Record set —
------------------------

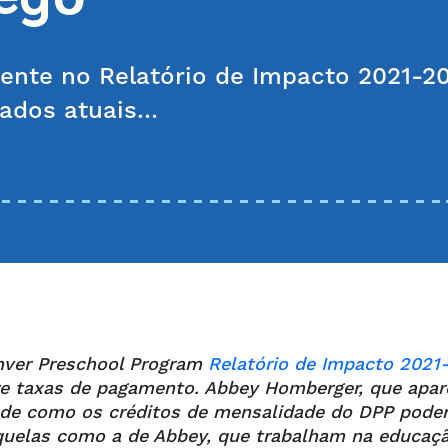
mente no Relatório de Impacto 2021-2
dados atuais…
enver Preschool Program
Relatório de Impacto 2021
bre taxas de pagamento. Abbey Homberger, que apar
o de como os créditos de mensalidade do DPP pod
aquelas como a de Abbey, que trabalham na educaç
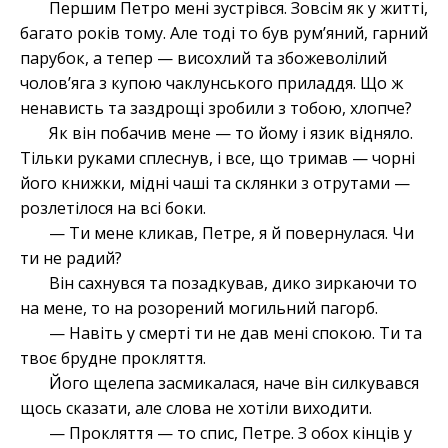
Першим Петро мені зустрівся. Зовсім як у житті,
багато років тому. Але тоді то був рум’яний, гарний
парубок, а тепер — висохлий та збожеволілий
чолов’яга з купою чаклунського приладдя. Що ж
ненависть та заздрощі зробили з тобою, хлопче?
Як він побачив мене — то йому і язик відняло.
Тільки руками сплеснув, і все, що тримав — чорні
його книжки, мідні чаші та склянки з отрутами —
розлетілося на всі боки.
— Ти мене кликав, Петре, я й повернулася. Чи
ти не радий?
Він сахнувся та позадкував, дико зиркаючи то
на мене, то на розорений могильний пагорб.
— Навіть у смерті ти не дав мені спокою. Ти та
твоє брудне прокляття.
Його щелепа засмикалася, наче він силкувався
щось сказати, але слова не хотіли виходити.
— Прокляття — то спис, Петре. З обох кінців у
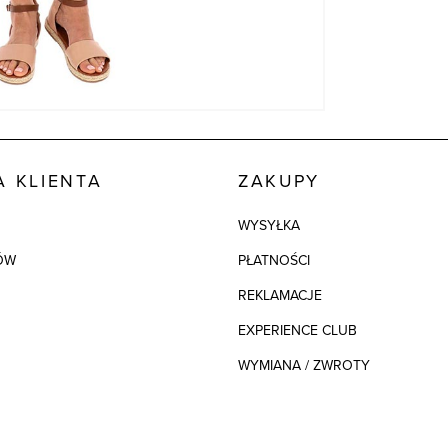
 KLIENTA
ZAKUPY
WYSYŁKA
ÓW
PŁATNOŚCI
REKLAMACJE
EXPERIENCE CLUB
WYMIANA / ZWROTY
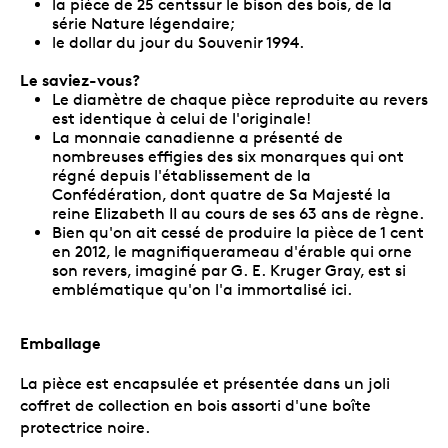
la pièce de 25 centssur le bison des bois, de la
série Nature légendaire;
le dollar du jour du Souvenir 1994.
Le saviez-vous?
Le diamètre de chaque pièce reproduite au revers
est identique à celui de l'originale!
La monnaie canadienne a présenté de
nombreuses effigies des six monarques qui ont
régné depuis l'établissement de la
Confédération, dont quatre de Sa Majesté la
reine Elizabeth II au cours de ses 63 ans de règne.
Bien qu'on ait cessé de produire la pièce de 1 cent
en 2012, le magnifiquerameau d'érable qui orne
son revers, imaginé par G. E. Kruger Gray, est si
emblématique qu'on l'a immortalisé ici.
Emballage
La pièce est encapsulée et présentée dans un joli
coffret de collection en bois assorti d'une boîte
protectrice noire.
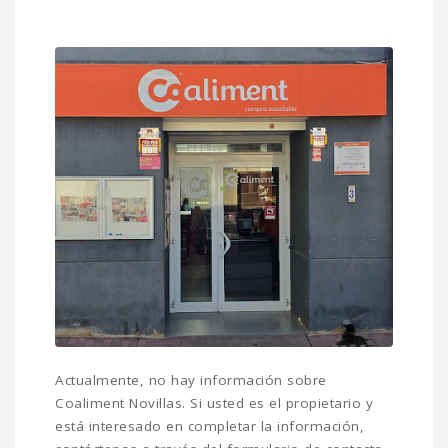
Actualmente, no hay información sobre
Coaliment Novillas. Si usted es el propietario y
está interesado en completar la información,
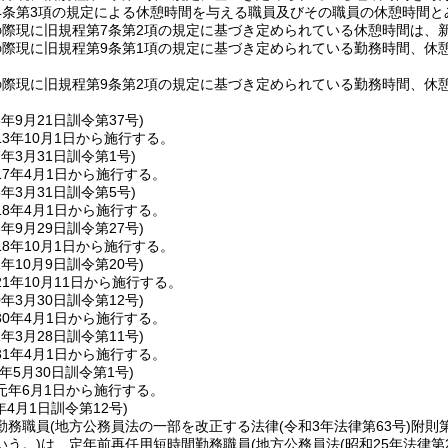
4条第3項の規定による休憩時間を与える職員及びその職員の休憩時間と
際現に旧規程第7条第2項の規定に基づき定められている休憩時間は、
際現に旧規程第9条第1項の規定に基づき定められている勤務時間、休
際現に旧規程第9条第2項の規定に基づき定められている勤務時間、休
3年9月21日
訓令第37号)
3年10月1日から施行する。
7年3月31日
訓令第1号)
7年4月1日から施行する。
8年3月31日
訓令第5号)
8年4月1日から施行する。
8年9月29日
訓令第27号)
8年10月1日から施行する。
1年10月9日
訓令第20号)
1年10月11日から施行する。
0年3月30日
訓令第12号)
0年4月1日から施行する。
1年3月28日
訓令第11号)
1年4月1日から施行する。
年5月30日
訓令第1号)
元年6月1日から施行する。
年4月1日
訓令第12号)
勤務職員
(地方公務員法の一部を改正する法律
(令和3年法律第63号)
附則
いう。)
は、定年前再任用短時間勤務職員
(地方公務員法
(昭和25年法律第2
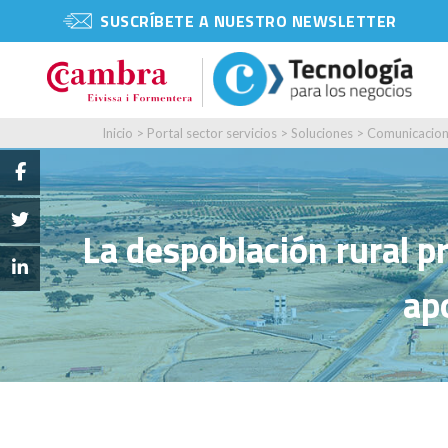
SUSCRÍBETE A NUESTRO NEWSLETTER
Inicio
>
Portal sector servicios
>
Soluciones
>
Comunicacion
La despoblación rural p
ap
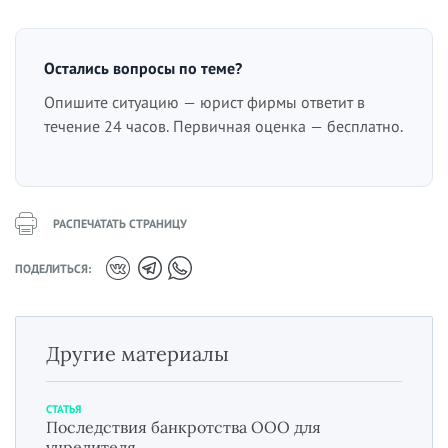
Остались вопросы по теме?
Опишите ситуацию — юрист фирмы ответит в
течение 24 часов. Первичная оценка — бесплатно.
РАСПЕЧАТАТЬ СТРАНИЦУ
ПОДЕЛИТЬСЯ:
Другие материалы
СТАТЬЯ
Последствия банкротства ООО для
учредителя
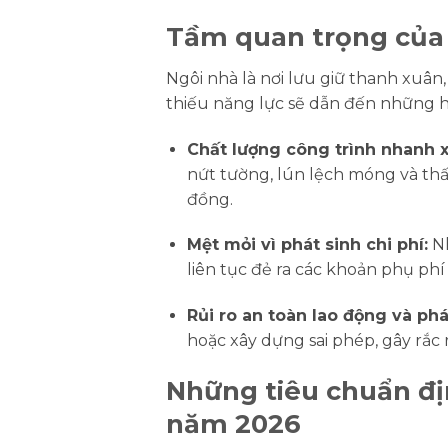
Tầm quan trọng của 
Ngôi nhà là nơi lưu giữ thanh xuân,
thiếu năng lực sẽ dẫn đến những hệ
Chất lượng công trình nhanh 
nứt tường, lún lệch móng và thấ
đồng.
Mệt mỏi vì phát sinh chi phí:
Nh
liên tục đẻ ra các khoản phụ phí 
Rủi ro an toàn lao động và phá
hoặc xây dựng sai phép, gây rắc 
Những tiêu chuẩn địn
năm 2026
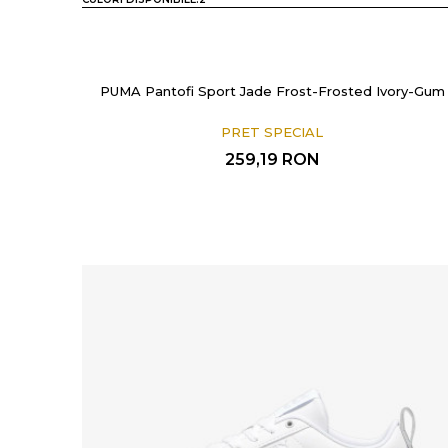
PUMA Pantofi Sport Jade Frost-Frosted Ivory-Gum
PRET SPECIAL
259,19
RON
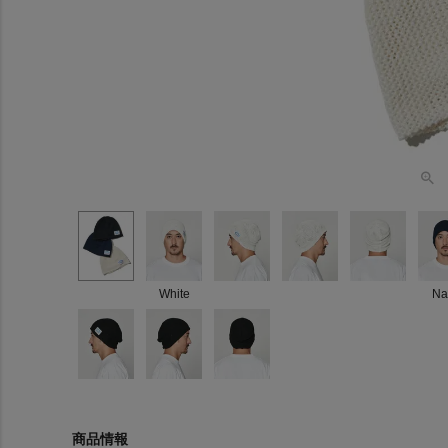
White
Na
商品情報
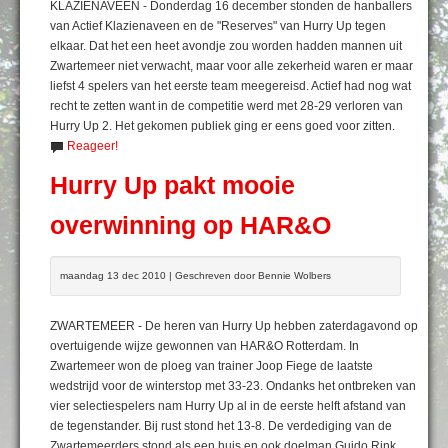
KLAZIENAVEEN - Donderdag 16 december stonden de hanballers
van Actief Klazienaveen en de "Reserves" van Hurry Up tegen
elkaar. Dat het een heet avondje zou worden hadden mannen uit
Zwartemeer niet verwacht, maar voor alle zekerheid waren er maar
liefst 4 spelers van het eerste team meegereisd. Actief had nog wat
recht te zetten want in de competitie werd met 28-29 verloren van
Hurry Up 2. Het gekomen publiek ging er eens goed voor zitten.
Reageer!
Hurry Up pakt mooie
overwinning op HAR&O
maandag 13 dec 2010 | Geschreven door Bennie Wolbers
ZWARTEMEER - De heren van Hurry Up hebben zaterdagavond op
overtuigende wijze gewonnen van HAR&O Rotterdam. In
Zwartemeer won de ploeg van trainer Joop Fiege de laatste
wedstrijd voor de winterstop met 33-23. Ondanks het ontbreken van
vier selectiespelers nam Hurry Up al in de eerste helft afstand van
de tegenstander. Bij rust stond het 13-8. De verdediging van de
Zwartemeerders stond als een huis en ook doelman Guido Rink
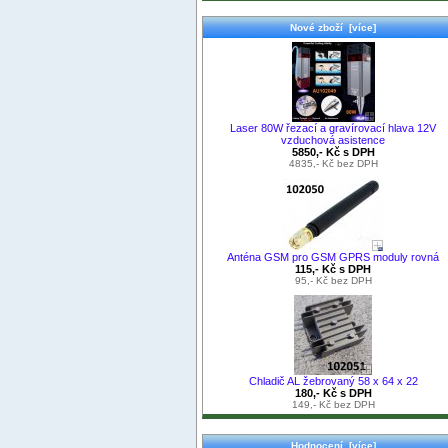
Nové zboží [více]
Laser 80W řezací a gravírovací hlava 12V
vzduchová asistence
5850,- Kč s DPH
4835,- Kč bez DPH
Anténa GSM pro GSM GPRS moduly rovná
115,- Kč s DPH
95,- Kč bez DPH
Chladič AL žebrovaný 58 x 64 x 22
180,- Kč s DPH
149,- Kč bez DPH
Hodnocení [více]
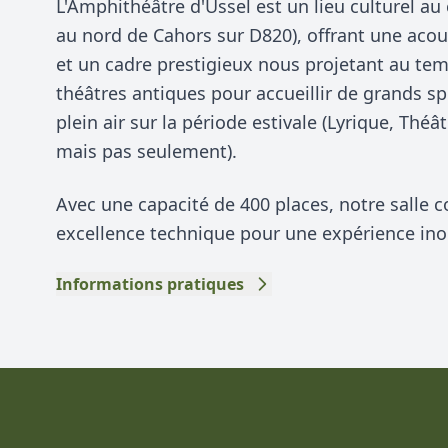
L'Amphithéâtre d'Ussel est un lieu culturel a
au nord de Cahors sur D820), offrant une aco
et un cadre prestigieux nous projetant au te
théâtres antiques pour accueillir de grands sp
plein air sur la période estivale (Lyrique, Thé
mais pas seulement).
Avec une capacité de 400 places, notre salle c
excellence technique pour une expérience ino
Informations pratiques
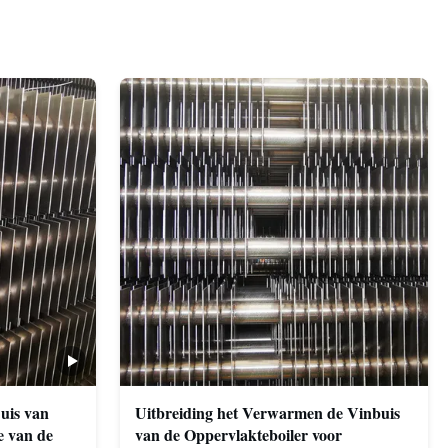
uis van
Uitbreiding het Verwarmen de Vinbuis
ie van de
van de Oppervlakteboiler voor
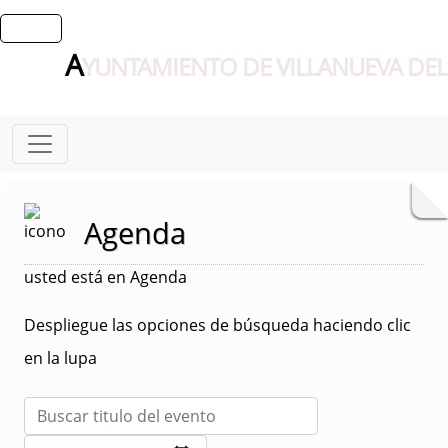
A
YUNTAMIENTO DE VILLANUEVA DEL
Agenda
usted está en Agenda
Despliegue las opciones de búsqueda haciendo clic
en la lupa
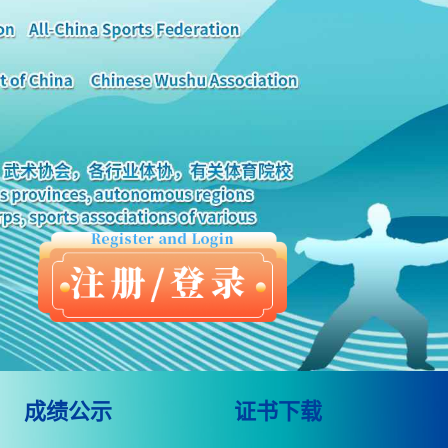
成绩公示
证书下载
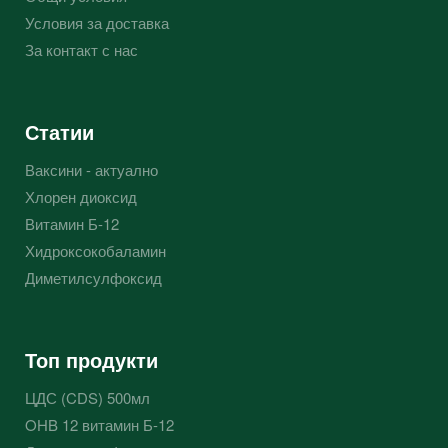
Условия за доставка
За контакт с нас
Статии
Ваксини - актуално
Хлорен диоксид
Витамин Б-12
Хидроксокобаламин
Диметилсулфоксид
Топ продукти
ЦДС (CDS) 500мл
OHB 12 витамин Б-12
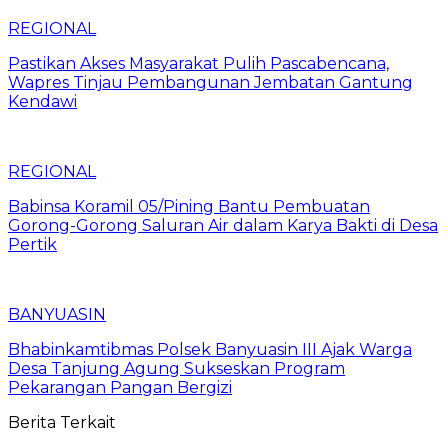
REGIONAL
Pastikan Akses Masyarakat Pulih Pascabencana,
Wapres Tinjau Pembangunan Jembatan Gantung
Kendawi
REGIONAL
Babinsa Koramil 05/Pining Bantu Pembuatan
Gorong-Gorong Saluran Air dalam Karya Bakti di Desa
Pertik
BANYUASIN
Bhabinkamtibmas Polsek Banyuasin III Ajak Warga
Desa Tanjung Agung Sukseskan Program
Pekarangan Pangan Bergizi
Berita Terkait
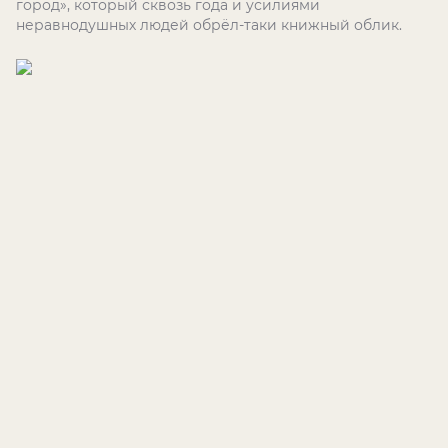
город», который сквозь года и усилиями
неравнодушных людей обрёл-таки книжный облик.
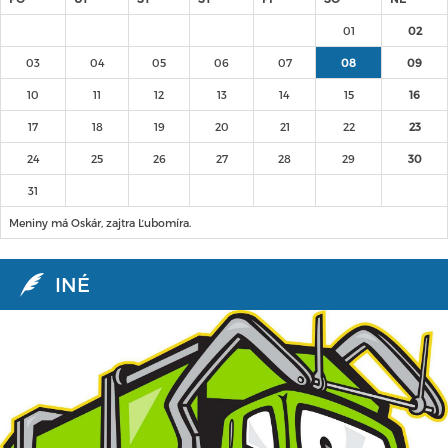
01
02
03
04
05
06
07
08
09
10
11
12
13
14
15
16
17
18
19
20
21
22
23
24
25
26
27
28
29
30
31
Meniny má Oskár, zajtra Ľubomíra.
INÉ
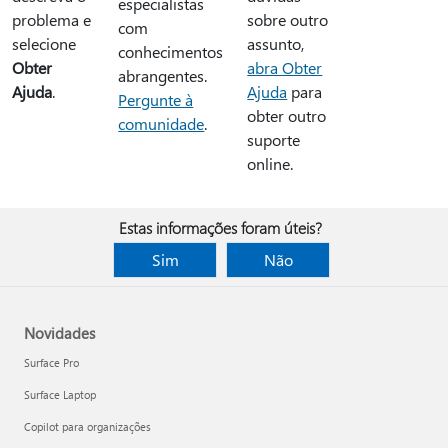
especialistas
problema e
sobre outro
com
selecione
assunto,
conhecimentos
Obter
abra Obter
abrangentes.
Ajuda
.
Ajuda
para
Pergunte à
obter outro
comunidade
.
suporte
online.
Estas informações foram úteis?
Sim
Não
Novidades
Surface Pro
Surface Laptop
Copilot para organizações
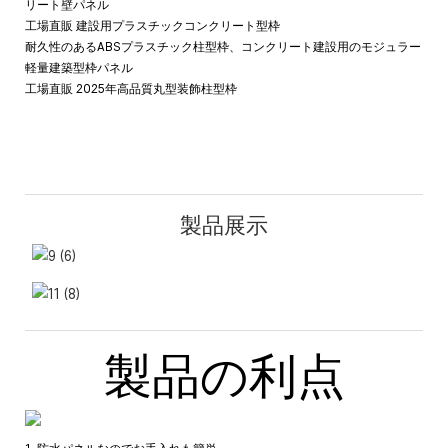
リート壁パネル
工場直販 建設用プラスチックコンクリート型枠
耐久性のあるABSプラスチック柱型枠、コンクリート建設用のモジュラー
軽量建築型枠パネル
工場直販 2025年高品質丸型装飾柱型枠
製品展示
製品の利点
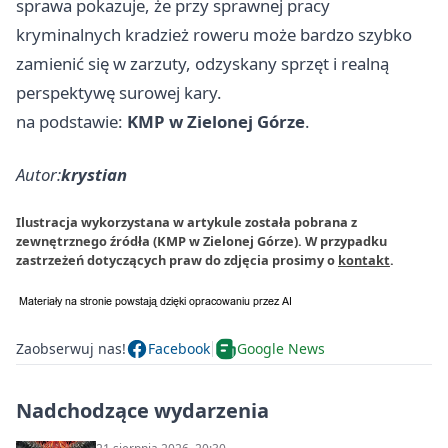
sprawa pokazuje, że przy sprawnej pracy
kryminalnych kradzież roweru może bardzo szybko
zamienić się w zarzuty, odzyskany sprzęt i realną
perspektywę surowej kary.
na podstawie:
KMP w Zielonej Górze
.
Autor:
krystian
Ilustracja wykorzystana w artykule została pobrana z
zewnętrznego źródła (KMP w Zielonej Górze). W przypadku
zastrzeżeń dotyczących praw do zdjęcia prosimy o
kontakt
.
Zaobserwuj nas!
Facebook
Google News
Nadchodzące wydarzenia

------------------------

Exercise goal —
After locating the line with "Він сахнувся та позадкував, дико зиркаючи то" above, return that line and every later line through the one with "обох кінців у", word for word and with nothing else.

Written response —
Він сахнувся та позадкував, дико зиркаючи то
на мене, то на розорений могильний пагорб.
— Навіть у смерті ти не дав мені спокою. Ти та
твоє брудне прокляття.
Його щелепа засмикалася, наче він силкувався
щось сказати, але слова не хотіли виходити.
— Прокляття — то спис, Петре. З обох кінців у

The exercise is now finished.